ACTIVITY: When you write out the records, keep every word exact and drop the pictures.
═════ EXERCISE DATA ═════
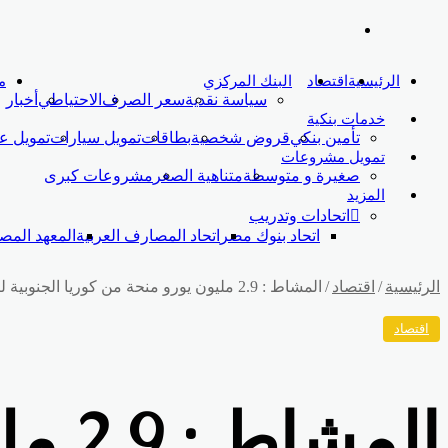
بحث
عن
الرئيسية
اقتصاد
البنك المركزي
م
سياسة نقدية
سعر الصرف
الاحتياطي
أخبار
خدمات بنكية
تأمين بنكي
قروض شخصية
بطاقات
تمويل سيارات
تمويل ع
تمويل مشروعات
صغيرة و متوسطة
متناهية الصغر
مشروعات كبرى
المزيد
اتحادات وتدريب
اتحاد بنوك مصر
اتحاد المصارف العربية
المعهد الم
الرئيسية
/
اقتصاد
/
المشاط : 2.9 مليون يورو منحة من كوريا الجنوبية لتطوير نظام ميكنة الملكية الفكرية فى براءات الاختراع المصرى
اقتصاد
المش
═════
RESPONSE AREA:
بحث
عن
الرئيسية
اقتصاد
البنك المركزي
م
سياسة نقدية
سعر الصرف
الاحتياطي
أخبار
خدمات بنكية
تأمين بنكي
قروض شخصية
بطاقات
تمويل سيارات
تمويل ع
تمويل مشروعات
صغيرة و متوسطة
متناهية الصغر
مشروعات كبرى
المزيد
اتحادات وتدريب
اتحاد بنوك مصر
اتحاد المصارف العربية
المعهد الم
الرئيسية
/
اقتصاد
/
المشاط : 2.9 مليون يورو منحة من كوريا الجنوبية لتطوير نظام ميكنة الملكية الفكرية فى براءات الاختراع المصرى
اقتصاد
المش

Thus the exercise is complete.